Document structure recognition data:

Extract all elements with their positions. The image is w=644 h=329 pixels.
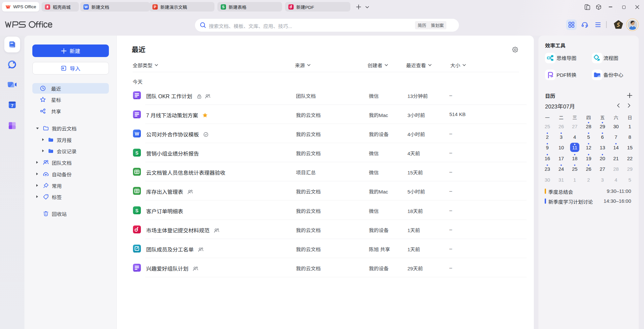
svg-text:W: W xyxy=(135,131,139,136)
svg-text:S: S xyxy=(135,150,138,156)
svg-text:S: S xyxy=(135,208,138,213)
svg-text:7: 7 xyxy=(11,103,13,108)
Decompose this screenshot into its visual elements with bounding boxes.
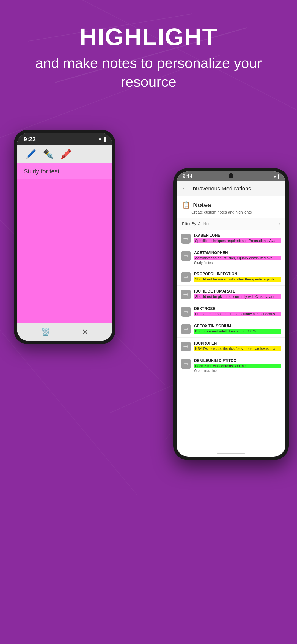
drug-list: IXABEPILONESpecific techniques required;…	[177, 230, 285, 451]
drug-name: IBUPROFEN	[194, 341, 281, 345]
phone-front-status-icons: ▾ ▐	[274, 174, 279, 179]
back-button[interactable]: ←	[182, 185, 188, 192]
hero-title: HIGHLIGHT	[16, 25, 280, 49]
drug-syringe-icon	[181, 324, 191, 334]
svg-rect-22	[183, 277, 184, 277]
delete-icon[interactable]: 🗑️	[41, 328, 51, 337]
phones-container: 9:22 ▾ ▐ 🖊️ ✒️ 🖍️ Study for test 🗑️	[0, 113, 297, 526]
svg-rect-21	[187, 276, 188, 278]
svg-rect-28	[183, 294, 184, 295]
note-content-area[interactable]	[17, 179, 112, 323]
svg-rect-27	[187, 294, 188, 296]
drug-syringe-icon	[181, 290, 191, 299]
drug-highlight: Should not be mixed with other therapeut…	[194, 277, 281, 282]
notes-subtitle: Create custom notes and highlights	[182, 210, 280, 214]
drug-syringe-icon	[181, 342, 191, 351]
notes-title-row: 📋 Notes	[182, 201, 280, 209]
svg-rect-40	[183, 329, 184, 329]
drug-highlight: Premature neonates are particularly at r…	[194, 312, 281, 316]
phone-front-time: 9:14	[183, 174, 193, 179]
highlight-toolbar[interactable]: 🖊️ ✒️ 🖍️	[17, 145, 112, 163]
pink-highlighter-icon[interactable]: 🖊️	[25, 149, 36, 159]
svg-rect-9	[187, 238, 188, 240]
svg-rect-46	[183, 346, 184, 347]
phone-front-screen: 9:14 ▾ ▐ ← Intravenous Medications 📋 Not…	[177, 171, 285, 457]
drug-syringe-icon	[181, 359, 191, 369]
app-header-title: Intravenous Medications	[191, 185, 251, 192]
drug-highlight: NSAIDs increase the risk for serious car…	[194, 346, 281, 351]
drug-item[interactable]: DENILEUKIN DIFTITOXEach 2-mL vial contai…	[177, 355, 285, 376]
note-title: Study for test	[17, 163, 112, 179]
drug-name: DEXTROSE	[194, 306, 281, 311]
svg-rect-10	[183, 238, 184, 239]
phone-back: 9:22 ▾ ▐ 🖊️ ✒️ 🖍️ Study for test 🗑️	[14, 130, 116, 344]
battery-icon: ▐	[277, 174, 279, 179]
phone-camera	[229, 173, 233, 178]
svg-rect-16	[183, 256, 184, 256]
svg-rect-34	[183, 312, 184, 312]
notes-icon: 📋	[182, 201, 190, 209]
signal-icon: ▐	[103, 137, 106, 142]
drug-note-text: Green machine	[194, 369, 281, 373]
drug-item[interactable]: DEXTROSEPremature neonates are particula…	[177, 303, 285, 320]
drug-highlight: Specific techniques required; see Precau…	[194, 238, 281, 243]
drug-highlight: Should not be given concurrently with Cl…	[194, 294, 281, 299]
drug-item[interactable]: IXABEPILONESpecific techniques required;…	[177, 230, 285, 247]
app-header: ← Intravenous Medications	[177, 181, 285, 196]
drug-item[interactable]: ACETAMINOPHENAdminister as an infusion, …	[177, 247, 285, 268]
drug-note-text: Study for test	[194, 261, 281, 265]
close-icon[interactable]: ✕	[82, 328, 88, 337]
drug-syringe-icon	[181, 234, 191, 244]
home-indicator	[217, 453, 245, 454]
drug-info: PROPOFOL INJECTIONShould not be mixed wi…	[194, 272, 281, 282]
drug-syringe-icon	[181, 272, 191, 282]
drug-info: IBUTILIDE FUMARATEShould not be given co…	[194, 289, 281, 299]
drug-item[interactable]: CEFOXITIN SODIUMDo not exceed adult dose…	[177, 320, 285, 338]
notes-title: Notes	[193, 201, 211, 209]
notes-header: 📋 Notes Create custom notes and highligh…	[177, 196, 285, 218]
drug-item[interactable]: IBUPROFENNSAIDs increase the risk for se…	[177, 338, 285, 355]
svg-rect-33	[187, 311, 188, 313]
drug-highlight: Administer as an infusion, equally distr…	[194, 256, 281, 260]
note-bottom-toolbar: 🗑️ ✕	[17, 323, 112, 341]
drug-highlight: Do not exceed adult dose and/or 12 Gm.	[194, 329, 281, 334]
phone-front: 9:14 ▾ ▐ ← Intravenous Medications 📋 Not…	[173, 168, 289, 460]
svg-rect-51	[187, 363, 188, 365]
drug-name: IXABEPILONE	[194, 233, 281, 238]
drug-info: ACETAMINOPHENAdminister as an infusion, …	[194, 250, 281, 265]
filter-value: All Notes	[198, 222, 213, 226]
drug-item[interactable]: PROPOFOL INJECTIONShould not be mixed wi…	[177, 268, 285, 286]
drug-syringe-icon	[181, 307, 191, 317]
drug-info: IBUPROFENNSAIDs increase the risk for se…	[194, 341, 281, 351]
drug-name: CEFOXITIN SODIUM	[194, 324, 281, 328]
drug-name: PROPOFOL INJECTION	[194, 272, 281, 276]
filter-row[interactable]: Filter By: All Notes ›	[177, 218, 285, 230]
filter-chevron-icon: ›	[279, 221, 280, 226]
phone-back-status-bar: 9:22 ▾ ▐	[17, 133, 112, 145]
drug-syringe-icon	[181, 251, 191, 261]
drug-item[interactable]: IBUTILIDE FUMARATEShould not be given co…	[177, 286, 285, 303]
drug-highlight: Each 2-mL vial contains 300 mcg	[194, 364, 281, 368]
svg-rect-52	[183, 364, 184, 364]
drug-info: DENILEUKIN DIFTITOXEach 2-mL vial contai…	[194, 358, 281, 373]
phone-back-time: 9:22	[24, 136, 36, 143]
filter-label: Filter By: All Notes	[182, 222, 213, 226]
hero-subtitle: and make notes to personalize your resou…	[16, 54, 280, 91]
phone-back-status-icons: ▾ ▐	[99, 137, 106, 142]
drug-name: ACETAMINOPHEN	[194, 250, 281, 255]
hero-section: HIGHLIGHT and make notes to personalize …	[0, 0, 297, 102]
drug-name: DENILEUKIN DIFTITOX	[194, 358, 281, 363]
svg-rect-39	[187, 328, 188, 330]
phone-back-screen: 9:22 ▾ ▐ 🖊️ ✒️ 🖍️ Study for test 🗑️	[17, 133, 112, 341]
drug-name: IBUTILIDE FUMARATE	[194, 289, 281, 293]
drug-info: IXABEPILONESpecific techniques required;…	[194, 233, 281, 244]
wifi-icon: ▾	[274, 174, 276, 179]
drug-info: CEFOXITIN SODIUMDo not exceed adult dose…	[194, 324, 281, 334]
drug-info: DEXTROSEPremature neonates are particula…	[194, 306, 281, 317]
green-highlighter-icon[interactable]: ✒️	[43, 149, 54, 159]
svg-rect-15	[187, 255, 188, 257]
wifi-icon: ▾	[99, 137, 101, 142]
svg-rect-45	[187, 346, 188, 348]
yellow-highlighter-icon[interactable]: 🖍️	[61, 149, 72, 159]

[PROBLEM]: Repeat every entry above exactly as written and omit any pictures it holds.

[ANSWER SECTION]:
Extract all elements with their positions. The image is w=644 h=329 pixels.
svg-text:W: W xyxy=(135,131,139,136)
svg-text:S: S xyxy=(135,150,138,156)
svg-text:S: S xyxy=(135,208,138,213)
svg-text:7: 7 xyxy=(11,103,13,108)
Decompose this screenshot into its visual elements with bounding boxes.
drug-list: IXABEPILONESpecific techniques required;…	[177, 230, 285, 451]
drug-name: IBUPROFEN	[194, 341, 281, 345]
phone-front-status-icons: ▾ ▐	[274, 174, 279, 179]
back-button[interactable]: ←	[182, 185, 188, 192]
hero-title: HIGHLIGHT	[16, 25, 280, 49]
drug-syringe-icon	[181, 324, 191, 334]
svg-rect-22	[183, 277, 184, 277]
delete-icon[interactable]: 🗑️	[41, 328, 51, 337]
phones-container: 9:22 ▾ ▐ 🖊️ ✒️ 🖍️ Study for test 🗑️	[0, 113, 297, 526]
svg-rect-21	[187, 276, 188, 278]
svg-rect-28	[183, 294, 184, 295]
note-content-area[interactable]	[17, 179, 112, 323]
svg-rect-27	[187, 294, 188, 296]
drug-syringe-icon	[181, 290, 191, 299]
drug-highlight: Should not be mixed with other therapeut…	[194, 277, 281, 282]
notes-subtitle: Create custom notes and highlights	[182, 210, 280, 214]
drug-syringe-icon	[181, 342, 191, 351]
notes-title-row: 📋 Notes	[182, 201, 280, 209]
svg-rect-40	[183, 329, 184, 329]
drug-highlight: Premature neonates are particularly at r…	[194, 312, 281, 316]
phone-front-time: 9:14	[183, 174, 193, 179]
highlight-toolbar[interactable]: 🖊️ ✒️ 🖍️	[17, 145, 112, 163]
pink-highlighter-icon[interactable]: 🖊️	[25, 149, 36, 159]
svg-rect-9	[187, 238, 188, 240]
svg-rect-46	[183, 346, 184, 347]
phone-front-screen: 9:14 ▾ ▐ ← Intravenous Medications 📋 Not…	[177, 171, 285, 457]
drug-syringe-icon	[181, 359, 191, 369]
app-header-title: Intravenous Medications	[191, 185, 251, 192]
drug-highlight: NSAIDs increase the risk for serious car…	[194, 346, 281, 351]
drug-item[interactable]: DENILEUKIN DIFTITOXEach 2-mL vial contai…	[177, 355, 285, 376]
note-title: Study for test	[17, 163, 112, 179]
drug-name: DEXTROSE	[194, 306, 281, 311]
svg-rect-10	[183, 238, 184, 239]
phone-back: 9:22 ▾ ▐ 🖊️ ✒️ 🖍️ Study for test 🗑️	[14, 130, 116, 344]
battery-icon: ▐	[277, 174, 279, 179]
phone-camera	[229, 173, 233, 178]
svg-rect-16	[183, 256, 184, 256]
svg-rect-34	[183, 312, 184, 312]
notes-icon: 📋	[182, 201, 190, 209]
signal-icon: ▐	[103, 137, 106, 142]
drug-note-text: Green machine	[194, 369, 281, 373]
drug-item[interactable]: DEXTROSEPremature neonates are particula…	[177, 303, 285, 320]
drug-highlight: Specific techniques required; see Precau…	[194, 238, 281, 243]
drug-highlight: Should not be given concurrently with Cl…	[194, 294, 281, 299]
drug-item[interactable]: IXABEPILONESpecific techniques required;…	[177, 230, 285, 247]
app-header: ← Intravenous Medications	[177, 181, 285, 196]
drug-item[interactable]: ACETAMINOPHENAdminister as an infusion, …	[177, 247, 285, 268]
drug-note-text: Study for test	[194, 261, 281, 265]
close-icon[interactable]: ✕	[82, 328, 88, 337]
drug-syringe-icon	[181, 234, 191, 244]
home-indicator	[217, 453, 245, 454]
drug-info: PROPOFOL INJECTIONShould not be mixed wi…	[194, 272, 281, 282]
drug-syringe-icon	[181, 272, 191, 282]
drug-info: IBUTILIDE FUMARATEShould not be given co…	[194, 289, 281, 299]
drug-item[interactable]: CEFOXITIN SODIUMDo not exceed adult dose…	[177, 320, 285, 338]
notes-title: Notes	[193, 201, 211, 209]
notes-header: 📋 Notes Create custom notes and highligh…	[177, 196, 285, 218]
drug-item[interactable]: IBUPROFENNSAIDs increase the risk for se…	[177, 338, 285, 355]
svg-rect-33	[187, 311, 188, 313]
drug-highlight: Administer as an infusion, equally distr…	[194, 256, 281, 260]
note-bottom-toolbar: 🗑️ ✕	[17, 323, 112, 341]
drug-highlight: Do not exceed adult dose and/or 12 Gm.	[194, 329, 281, 334]
phone-front: 9:14 ▾ ▐ ← Intravenous Medications 📋 Not…	[173, 168, 289, 460]
svg-rect-51	[187, 363, 188, 365]
drug-name: IXABEPILONE	[194, 233, 281, 238]
drug-info: ACETAMINOPHENAdminister as an infusion, …	[194, 250, 281, 265]
filter-value: All Notes	[198, 222, 213, 226]
drug-item[interactable]: PROPOFOL INJECTIONShould not be mixed wi…	[177, 268, 285, 286]
drug-syringe-icon	[181, 307, 191, 317]
drug-info: IBUPROFENNSAIDs increase the risk for se…	[194, 341, 281, 351]
drug-name: CEFOXITIN SODIUM	[194, 324, 281, 328]
drug-name: PROPOFOL INJECTION	[194, 272, 281, 276]
filter-row[interactable]: Filter By: All Notes ›	[177, 218, 285, 230]
filter-chevron-icon: ›	[279, 221, 280, 226]
phone-back-status-bar: 9:22 ▾ ▐	[17, 133, 112, 145]
drug-syringe-icon	[181, 251, 191, 261]
drug-item[interactable]: IBUTILIDE FUMARATEShould not be given co…	[177, 286, 285, 303]
drug-highlight: Each 2-mL vial contains 300 mcg	[194, 364, 281, 368]
svg-rect-52	[183, 364, 184, 364]
drug-info: DENILEUKIN DIFTITOXEach 2-mL vial contai…	[194, 358, 281, 373]
phone-back-time: 9:22	[24, 136, 36, 143]
filter-label: Filter By: All Notes	[182, 222, 213, 226]
hero-subtitle: and make notes to personalize your resou…	[16, 54, 280, 91]
phone-back-status-icons: ▾ ▐	[99, 137, 106, 142]
drug-name: ACETAMINOPHEN	[194, 250, 281, 255]
hero-section: HIGHLIGHT and make notes to personalize …	[0, 0, 297, 102]
drug-name: DENILEUKIN DIFTITOX	[194, 358, 281, 363]
svg-rect-39	[187, 328, 188, 330]
phone-back-screen: 9:22 ▾ ▐ 🖊️ ✒️ 🖍️ Study for test 🗑️	[17, 133, 112, 341]
drug-name: IBUTILIDE FUMARATE	[194, 289, 281, 293]
drug-info: IXABEPILONESpecific techniques required;…	[194, 233, 281, 244]
wifi-icon: ▾	[274, 174, 276, 179]
drug-info: CEFOXITIN SODIUMDo not exceed adult dose…	[194, 324, 281, 334]
drug-info: DEXTROSEPremature neonates are particula…	[194, 306, 281, 317]
green-highlighter-icon[interactable]: ✒️	[43, 149, 54, 159]
svg-rect-15	[187, 255, 188, 257]
wifi-icon: ▾	[99, 137, 101, 142]
svg-rect-45	[187, 346, 188, 348]
yellow-highlighter-icon[interactable]: 🖍️	[61, 149, 72, 159]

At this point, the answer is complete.